Aim: To explore the health outcomes and family functioning of LPIs who required neonatal intensive care, at three years of age.
Study design and subjects: This cohort study included 225 children born late preterm, between 1 January and 31 December 2006 in Northern Ireland. Children admitted for NIC (study group, n = 103) were compared with children who did not require NIC or who required special care only for up to three days (comparison group, n = 122).
Outcome measures
Health outcomes were measured using the Health Status Questionnaire, health service usage by parent report and family functioning using the PedsQL™ Family Impact Module.

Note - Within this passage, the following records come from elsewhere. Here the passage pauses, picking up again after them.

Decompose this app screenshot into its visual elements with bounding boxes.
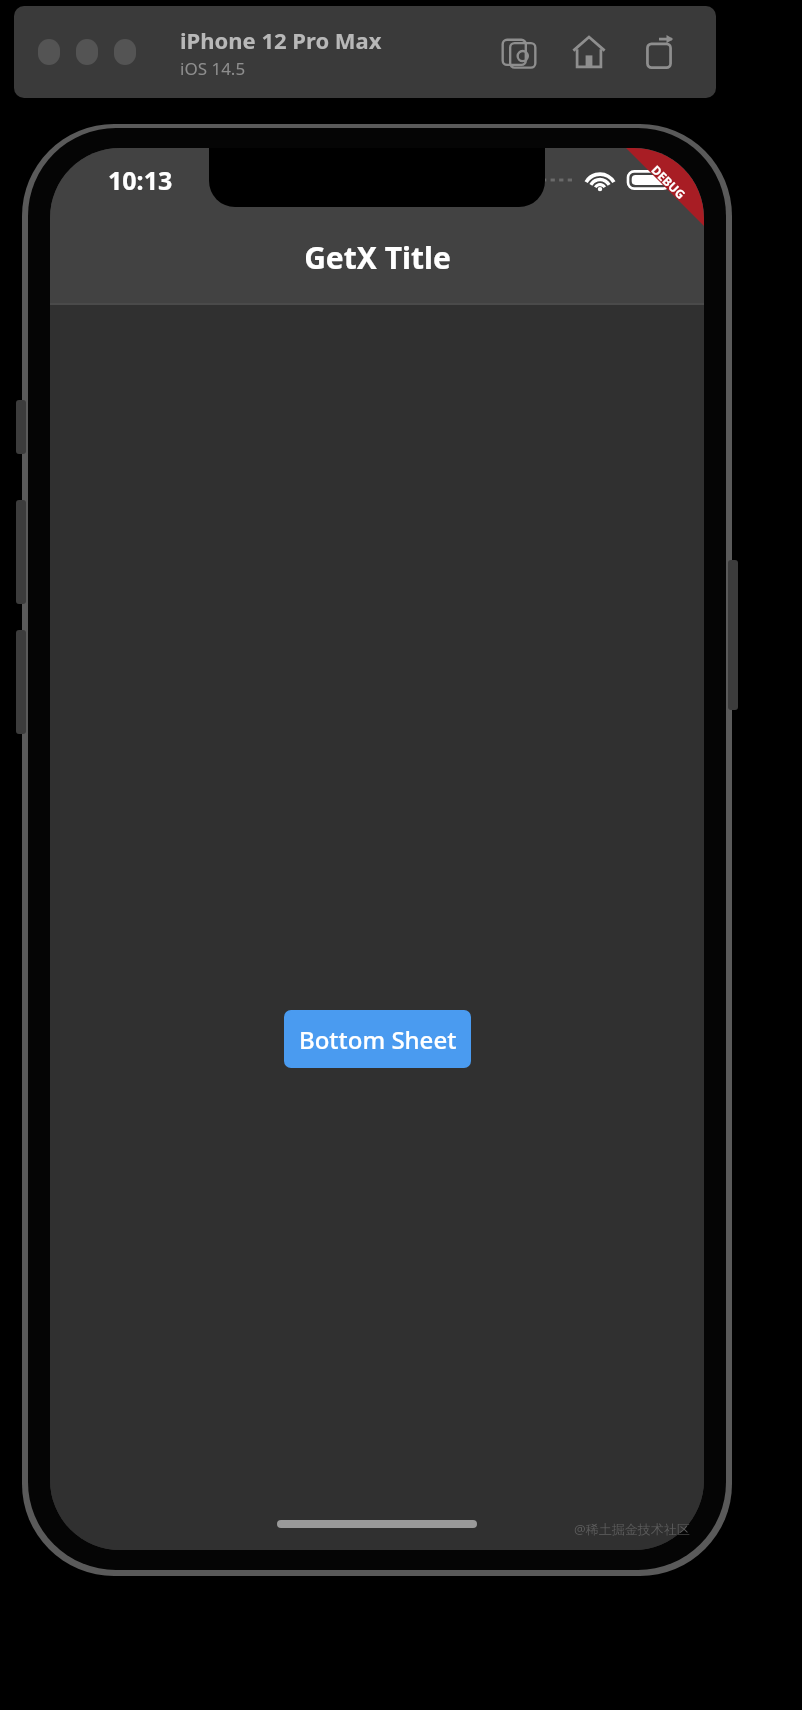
button[interactable]: Window control 2: [114, 39, 136, 65]
button[interactable]: Rotate: [632, 25, 686, 79]
staticText: iOS 14.5: [180, 57, 246, 80]
staticText: iPhone 12 Pro Max: [180, 25, 382, 55]
button[interactable]: Window control 0: [38, 39, 60, 65]
staticText: 10:13: [108, 163, 173, 197]
staticText: GetX Title: [304, 237, 451, 278]
button[interactable]: Home: [562, 25, 616, 79]
staticText: Bottom Sheet: [299, 1023, 457, 1056]
button[interactable]: Screenshot: [492, 25, 546, 79]
button[interactable]: Bottom Sheet: [284, 1010, 471, 1068]
staticText: DEBUG: [648, 162, 690, 202]
button[interactable]: Window control 1: [76, 39, 98, 65]
staticText: @稀土掘金技术社区: [574, 1520, 690, 1538]
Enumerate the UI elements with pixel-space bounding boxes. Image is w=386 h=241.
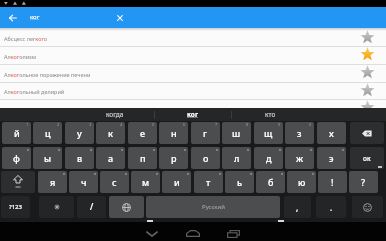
staticText: э <box>329 152 334 164</box>
button[interactable]: ц <box>33 122 62 144</box>
button[interactable]: ь <box>225 171 254 193</box>
button[interactable]: я <box>38 171 67 193</box>
button[interactable] <box>39 196 74 218</box>
staticText: и <box>174 176 180 188</box>
staticText: 8 <box>246 122 249 127</box>
button[interactable]: р <box>159 147 188 169</box>
button[interactable]: е <box>128 122 157 144</box>
staticText: / <box>90 201 94 213</box>
staticText: у <box>77 127 82 139</box>
button[interactable]: п <box>128 147 157 169</box>
button[interactable] <box>360 47 375 61</box>
staticText: ж <box>296 152 304 164</box>
button[interactable]: и <box>162 171 191 193</box>
button[interactable] <box>360 65 375 79</box>
staticText: о <box>203 152 209 164</box>
staticText: 5 <box>152 122 155 127</box>
staticText: р <box>171 152 177 164</box>
button[interactable]: к <box>96 122 125 144</box>
button[interactable]: щ <box>254 122 283 144</box>
staticText: 6 <box>183 122 186 127</box>
staticText: ! <box>331 176 334 188</box>
button[interactable]: . <box>316 196 346 218</box>
button[interactable] <box>1 171 35 193</box>
button[interactable]: с <box>100 171 129 193</box>
button[interactable]: д <box>254 147 283 169</box>
button[interactable]: в <box>65 147 94 169</box>
button[interactable]: ж <box>285 147 314 169</box>
button[interactable] <box>112 10 127 25</box>
staticText: ы <box>44 152 52 164</box>
button[interactable]: кто <box>240 108 300 121</box>
button[interactable]: ! <box>318 171 347 193</box>
staticText: ?123 <box>9 203 22 211</box>
staticText: з <box>297 127 302 139</box>
button[interactable]: т <box>194 171 223 193</box>
button[interactable] <box>360 83 375 97</box>
button[interactable]: з <box>285 122 314 144</box>
staticText: Русский <box>202 203 225 211</box>
staticText: ь <box>237 176 243 188</box>
button[interactable]: / <box>77 196 106 218</box>
staticText: х <box>329 127 334 139</box>
button[interactable]: ш <box>222 122 251 144</box>
staticText: 4 <box>120 122 123 127</box>
button[interactable] <box>223 226 243 241</box>
staticText: когда <box>106 110 124 119</box>
staticText: с <box>112 176 117 188</box>
button[interactable]: н <box>159 122 188 144</box>
staticText: б <box>268 176 274 188</box>
staticText: м <box>142 176 150 188</box>
button[interactable]: Алкоголизм <box>0 47 386 65</box>
button[interactable]: л <box>222 147 251 169</box>
staticText: Алкоголизм <box>4 53 36 60</box>
button[interactable]: й <box>2 122 31 144</box>
button[interactable]: Алкогольный синдром плода <box>0 100 386 118</box>
button[interactable]: э <box>317 147 346 169</box>
button[interactable] <box>352 196 383 218</box>
button[interactable]: х <box>317 122 346 144</box>
button[interactable]: ч <box>69 171 98 193</box>
button[interactable]: ? <box>349 171 378 193</box>
button[interactable]: Абсцесс легкого <box>0 29 386 47</box>
button[interactable]: Русский <box>146 196 280 218</box>
staticText: е <box>140 127 146 139</box>
button[interactable] <box>183 226 203 241</box>
staticText: 9 <box>278 122 281 127</box>
button[interactable]: Алкогольный делирий <box>0 82 386 100</box>
button[interactable]: б <box>256 171 285 193</box>
staticText: , <box>296 202 299 213</box>
staticText: г <box>203 127 208 139</box>
button[interactable]: г <box>191 122 220 144</box>
button[interactable]: Алкогольное поражение печени <box>0 65 386 83</box>
button[interactable]: ?123 <box>1 196 30 218</box>
button[interactable]: когда <box>85 108 145 121</box>
button[interactable]: ю <box>287 171 316 193</box>
button[interactable]: м <box>131 171 160 193</box>
button[interactable]: а <box>96 147 125 169</box>
button[interactable]: о <box>191 147 220 169</box>
button[interactable] <box>350 122 384 144</box>
button[interactable]: , <box>284 196 311 218</box>
staticText: й <box>14 127 20 139</box>
staticText: я <box>50 176 56 188</box>
button[interactable] <box>5 10 20 25</box>
button[interactable] <box>360 30 375 44</box>
button[interactable] <box>142 226 162 241</box>
button[interactable] <box>360 100 375 114</box>
staticText: п <box>140 152 146 164</box>
button[interactable]: ког <box>162 108 223 121</box>
staticText: ю <box>298 176 306 188</box>
staticText: 0 <box>309 122 312 127</box>
button[interactable]: ы <box>33 147 62 169</box>
button[interactable] <box>109 196 144 218</box>
button[interactable]: у <box>65 122 94 144</box>
staticText: 2 <box>57 122 60 127</box>
staticText: ч <box>81 176 87 188</box>
staticText: а <box>108 152 114 164</box>
staticText: к <box>108 127 114 139</box>
button[interactable]: ок <box>350 147 384 169</box>
button[interactable]: ког <box>30 13 40 21</box>
button[interactable]: ф <box>2 147 31 169</box>
staticText: ф <box>13 152 20 164</box>
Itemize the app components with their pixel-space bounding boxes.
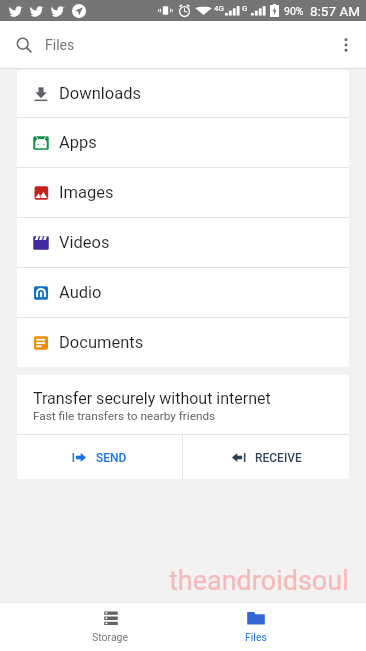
button[interactable]: Files xyxy=(183,602,329,651)
staticText: Files xyxy=(245,631,267,643)
staticText: Files xyxy=(45,37,75,53)
button[interactable]: Audio xyxy=(17,268,349,317)
staticText: RECEIVE xyxy=(255,451,302,465)
button[interactable]: Videos xyxy=(17,218,349,267)
button[interactable]: Downloads xyxy=(17,70,349,117)
button[interactable]: Search xyxy=(7,28,41,62)
staticText: Storage xyxy=(92,631,129,643)
button[interactable]: Apps xyxy=(17,118,349,167)
staticText: Downloads xyxy=(59,84,141,103)
staticText: G xyxy=(242,4,248,13)
button[interactable]: Storage xyxy=(37,602,183,651)
staticText: Videos xyxy=(59,233,110,252)
button[interactable]: RECEIVE xyxy=(183,435,349,479)
staticText: 4G xyxy=(214,4,224,13)
button[interactable]: Images xyxy=(17,168,349,217)
staticText: Images xyxy=(59,183,114,202)
staticText: Transfer securely without internet xyxy=(33,389,271,408)
staticText: SEND xyxy=(96,451,127,465)
staticText: Apps xyxy=(59,133,97,152)
staticText: theandroidsoul xyxy=(169,565,349,597)
staticText: Audio xyxy=(59,283,102,302)
staticText: 8:57 AM xyxy=(310,3,360,19)
staticText: Documents xyxy=(59,333,144,352)
staticText: 90% xyxy=(284,5,304,17)
button[interactable]: Documents xyxy=(17,318,349,367)
button[interactable]: SEND xyxy=(17,435,182,479)
staticText: Fast file transfers to nearby friends xyxy=(33,409,216,423)
button[interactable]: More options xyxy=(329,28,363,62)
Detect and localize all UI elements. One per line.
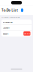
staticText: 3 tasks remaining: [2, 16, 20, 19]
button[interactable]: Delete: [23, 31, 30, 36]
staticText: Groceries: [3, 20, 13, 24]
staticText: Delete: [24, 32, 30, 35]
staticText: Laundry: [3, 26, 10, 29]
button[interactable]: Add task: [21, 8, 23, 12]
button[interactable]: Laundry: [1, 25, 32, 30]
button[interactable]: Groceries: [1, 20, 32, 25]
staticText: To-Do List: [2, 8, 18, 12]
staticText: Report: [3, 32, 9, 35]
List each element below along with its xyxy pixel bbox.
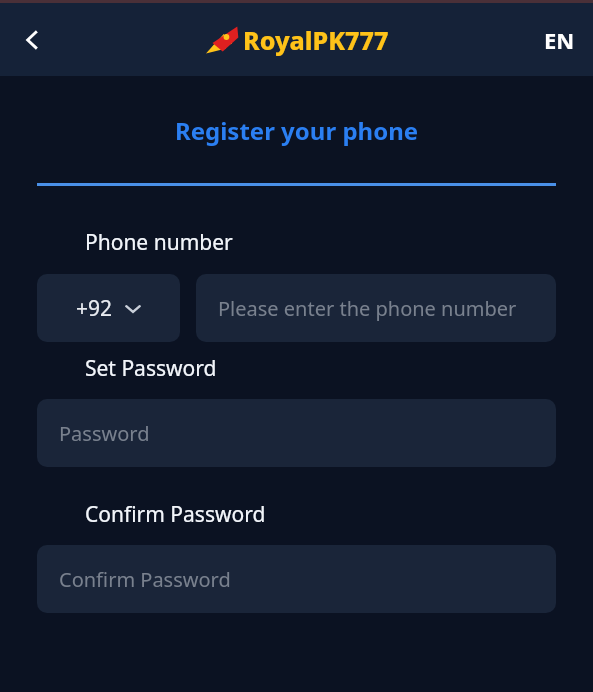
button[interactable]: Confirm Password: [37, 545, 556, 613]
staticText: Confirm Password: [59, 566, 231, 593]
button[interactable]: EN: [538, 17, 581, 63]
button[interactable]: RoyalPK777: [205, 23, 389, 57]
staticText: Please enter the phone number: [218, 295, 517, 322]
staticText: Set Password: [85, 354, 217, 383]
staticText: RoyalPK777: [243, 23, 389, 57]
staticText: Register your phone: [0, 114, 593, 147]
button[interactable]: Please enter the phone number: [196, 274, 556, 342]
staticText: Phone number: [85, 228, 233, 257]
button[interactable]: +92: [37, 274, 180, 342]
button[interactable]: Back: [8, 16, 56, 64]
staticText: Password: [59, 420, 150, 447]
staticText: EN: [544, 25, 575, 55]
button[interactable]: Password: [37, 399, 556, 467]
staticText: +92: [76, 294, 113, 323]
staticText: Confirm Password: [85, 500, 266, 529]
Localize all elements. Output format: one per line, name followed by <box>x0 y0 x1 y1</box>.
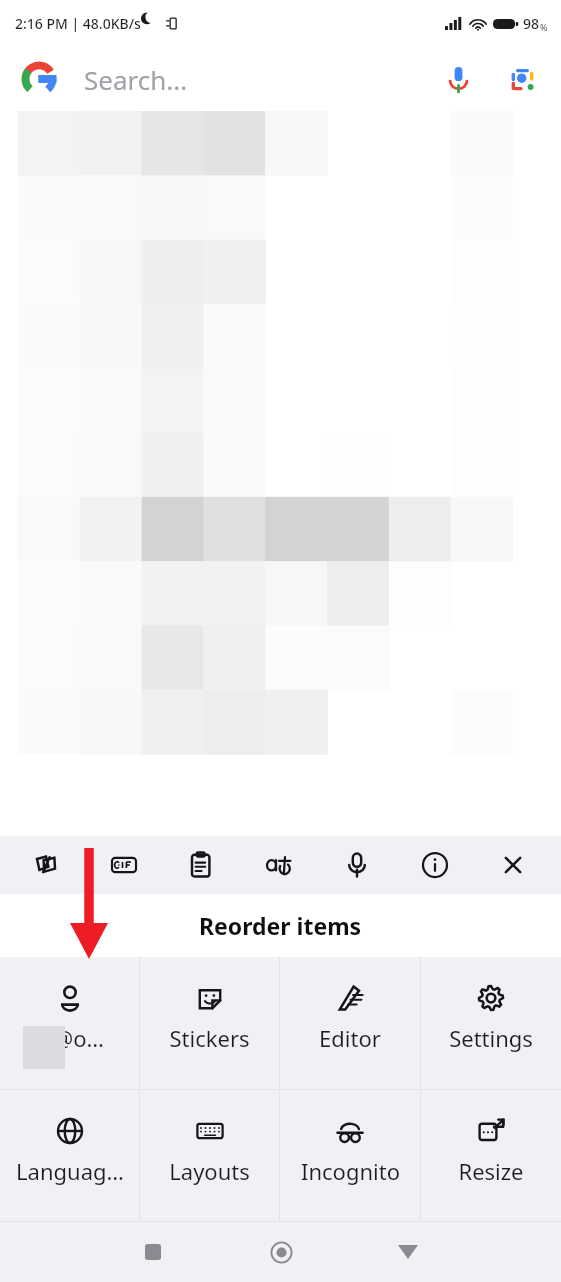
staticText: Search... <box>84 62 188 97</box>
button[interactable]: Search... <box>0 47 561 111</box>
button[interactable]: Incognito <box>280 1090 420 1221</box>
staticText: Languag… <box>16 1156 124 1186</box>
button[interactable]: Layouts <box>140 1090 279 1221</box>
staticText: Reorder items <box>199 910 362 941</box>
button[interactable]: Back <box>385 1229 431 1275</box>
button[interactable]: Translate <box>256 842 302 888</box>
staticText: 98 <box>523 14 540 33</box>
staticText: Editor <box>319 1023 381 1053</box>
button[interactable]: Close <box>490 842 536 888</box>
staticText: Stickers <box>169 1023 250 1053</box>
button[interactable]: Voice search <box>435 56 481 102</box>
button[interactable]: Languages <box>0 1090 139 1221</box>
button[interactable]: GIF <box>101 842 147 888</box>
staticText: …@o… <box>36 1023 104 1053</box>
staticText: Resize <box>458 1156 524 1186</box>
button[interactable]: Info <box>412 842 458 888</box>
button[interactable]: Google Lens <box>499 56 545 102</box>
button[interactable]: Stickers <box>140 957 279 1089</box>
button[interactable]: Resize <box>421 1090 561 1221</box>
staticText: Layouts <box>169 1156 250 1186</box>
button[interactable]: Recents <box>130 1229 176 1275</box>
staticText: % <box>540 21 548 33</box>
staticText: Incognito <box>301 1156 400 1186</box>
button[interactable]: Account <box>0 957 139 1089</box>
button[interactable]: Voice input <box>334 842 380 888</box>
button[interactable]: Themes <box>23 842 69 888</box>
button[interactable]: Home <box>258 1229 304 1275</box>
button[interactable]: Clipboard <box>178 842 224 888</box>
button[interactable]: Editor <box>280 957 420 1089</box>
staticText: 2:16 PM | 48.0KB/s <box>15 14 141 33</box>
staticText: Settings <box>449 1023 533 1053</box>
button[interactable]: Settings <box>421 957 561 1089</box>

Results: LPIs who required NIC revealed similar health outcomes at three years in comparison to those who did not. Despite this, more parents of LPIs who required NIC reported visiting their GP and medical specialists during their child's third year of life. Differences in family functioning were also observed with mothers of LPIs who required NIC reporting, significantly lower levels of social and physical functioning, increased difficulties with communication and increased levels of worry.
Conclusions: LPIs were observed to have similar health outcomes at three years of age regardless of NIC requirement. The increase in GP and medical specialist visits and family functioning difficulties observed among those infants who required NIC merits further investigation.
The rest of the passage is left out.